The Gadget Show Live, April 2013: Technology in the UKby Ian Cutress on April 4, 2013 6:30 AM EST
I hope I am right in saying that most of us have been to that one ‘ride’ in a theme park or museum, that attempts to emulate a roller coaster or a car ride, with images on every wall along with the sensation of wind in the hair. The IglooVision concept is almost similar to this, except you are in a large igloo shaped dome with a PC and a first person shooter game.
In the marketing video above (much better than any one I took at the event), the gamer sits with a keyboard and mouse to enjoy the experience. The version igloo had on display at GSL was a little different.
Let me set the scene – you are holding a gun like device with a sensor on it, and are standing in the middle of the igloo with a large field of vision screen showing Crysis 3. There is an analog stick on the gun to strafe, but where you point the gun is where the screen will be looking.
The system uses five projection screens in the roof of the tent to broadcast the image you see, and anything outside the field of vision is black (otherwise you could look behind instantly). If you turn 10 degrees in a direction, the system responds by moving the image around the inside of the tent and you are facing the new direction. It sounds and looks amazing at first, with the minor downside that actually you are just rotating in a small tent.
The hardware under the system is actually quite interesting from our point of view. The part which makes the IglooVision system theirs is the depth at which they integrate the system in to the rendering pipeline. So on the base of it all is a system powered by an AMD Eyefinity card that outputs the image to five Mac Minis. The Mac Mini’s have information about where the gun is pointing, and calculate how much of the original rendered image has to be shown on its projector. The other difficult part of the equation is making the game recognize the difference between strafing and turning with the new input methods.
Obviously this is all still very early prototype stuff. Ideally Igloovision would have it all minimized into one PC to power the five projectors, and make it work on any title possible. I was told that the bulk of their code deals with OpenGL, but due to recent media coverage in the UK, NVIDIA have had interest and the company is dealing with NVIDIA and APIs under NDA to help improve the system.
My critiques came in a few parts – one was the resolution/quality (the overall output was only 720p), second was the frame rate which was around 20-25 FPS, and the third was the lag. Much like the problems Oculus has with head turning, IglooVision has the same here, and there was a noticeable lag in the system. Talking to one of the team at the event, the fact it was an early prototype was repeated often enough that they know it is an area to work on!

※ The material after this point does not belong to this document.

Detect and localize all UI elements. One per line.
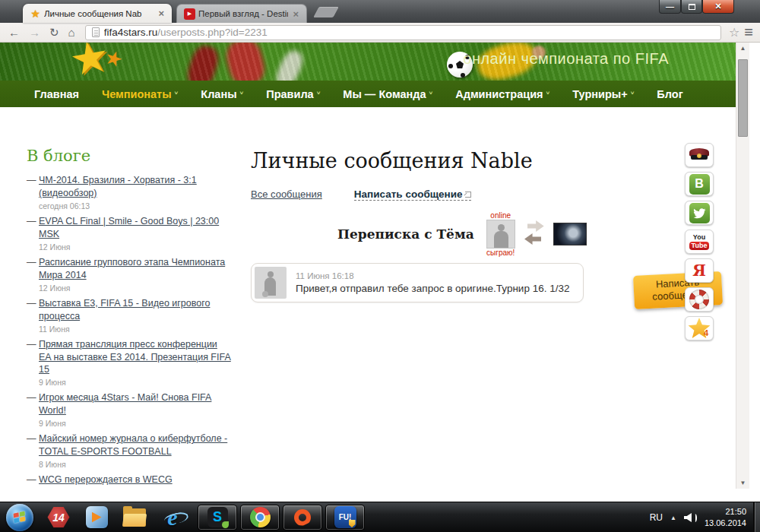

IglooVision itself have marketed this technology for entertainment other than games, such as at Festivals or corporate events to promote products (with and without the motion sensing). The company has 8 full time staff, and was initially funded through independent investors. They have sold their system to at least one client, and as such are feeling the pressure of deadlines! While the system overall is not one for the home, I can see use at LANs in terms of the gaming market. Good luck to them, I would love to see it finished. This is essentially what we should have had with the Wii on day one!